Projet de thèse
La construction d’un territoire de sports et de loisirs, les redéfinitions de l’Oisans de 1960 à nos jours.
Oisans (géographique)
Du 01/10/2013 au 30/09/2016
Ever since the end of the 18th century, European social imagination has turned towards a promotion of mountain areas. In France, the emergence and thriving of mountaineering until the mid-20th century brought Oisans its respectability. However, starting from the 1960s, other recreational sports customs appeared and became the purpose of both winter and summer breaks.

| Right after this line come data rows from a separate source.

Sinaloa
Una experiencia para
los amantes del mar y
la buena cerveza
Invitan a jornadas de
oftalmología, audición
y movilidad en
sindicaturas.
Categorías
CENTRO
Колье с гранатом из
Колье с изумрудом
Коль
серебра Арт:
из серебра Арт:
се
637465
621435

Through a fine analysis at a micro-historical level of a territory, the Oisans, the aim of this thesis is to observe the socio-cultural process that led to the reshaping of this alpine area by the diversification of recreational sports practice. The historical dimension as well as the studied period (1960 until today) present a long-time interpretation that is vital to understand the apparition and spread of these practices. Some sports are going to develop, while others will be short-lived. The path of some sports will particularly be studied, not only for their symbolic dimension, but also because they are becoming the driving force behind the touristic economy of the territory (mountaineering and other related activities, such as skiing, road cycling or mountain biking).

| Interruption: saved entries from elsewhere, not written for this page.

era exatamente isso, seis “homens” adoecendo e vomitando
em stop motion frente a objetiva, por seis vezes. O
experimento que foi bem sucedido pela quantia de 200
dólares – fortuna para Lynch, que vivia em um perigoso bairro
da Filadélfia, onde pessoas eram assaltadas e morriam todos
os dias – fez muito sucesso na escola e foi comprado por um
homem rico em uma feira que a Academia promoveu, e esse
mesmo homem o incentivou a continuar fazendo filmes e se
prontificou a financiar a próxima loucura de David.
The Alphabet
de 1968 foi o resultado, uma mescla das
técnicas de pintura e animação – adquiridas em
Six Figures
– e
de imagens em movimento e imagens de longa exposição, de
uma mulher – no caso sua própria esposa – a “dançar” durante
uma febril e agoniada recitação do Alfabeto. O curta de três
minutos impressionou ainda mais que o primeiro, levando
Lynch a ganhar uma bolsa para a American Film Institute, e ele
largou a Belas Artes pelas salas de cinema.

Source materials make it possible to highlight the representations of local and exterior stakeholders that determine the future orientations of the territory. Two consequences deserve to be emphasized. Since the 1960s and particularly because of the Grenoble Winter Olympic Games, the development of tourism as a sole paradigm incites territory stakeholders to equip themselves with dedicated infrastructures without truly taking global warming into account. Ten to twenty years later, the development of winter sliding sports derived from skiing but practiced according to new methods (monoskiing, then snowboarding, skwal…) led not only territory stakeholders to adapt, but also modify the customs and influence of sports activities on the territory, as is shown by our case study regarding Les Deux Alpes ski instructors. As of today’s date, with the assumption of a complete melting of the ice caps, climatic changes encourage to question social and cultural innovations in sports practice able to answer this issue.
This study offers a substantial diagnosis as part of a forecasting reflection. “Tomorrow, which territory/ries for which recreational sports practice?”.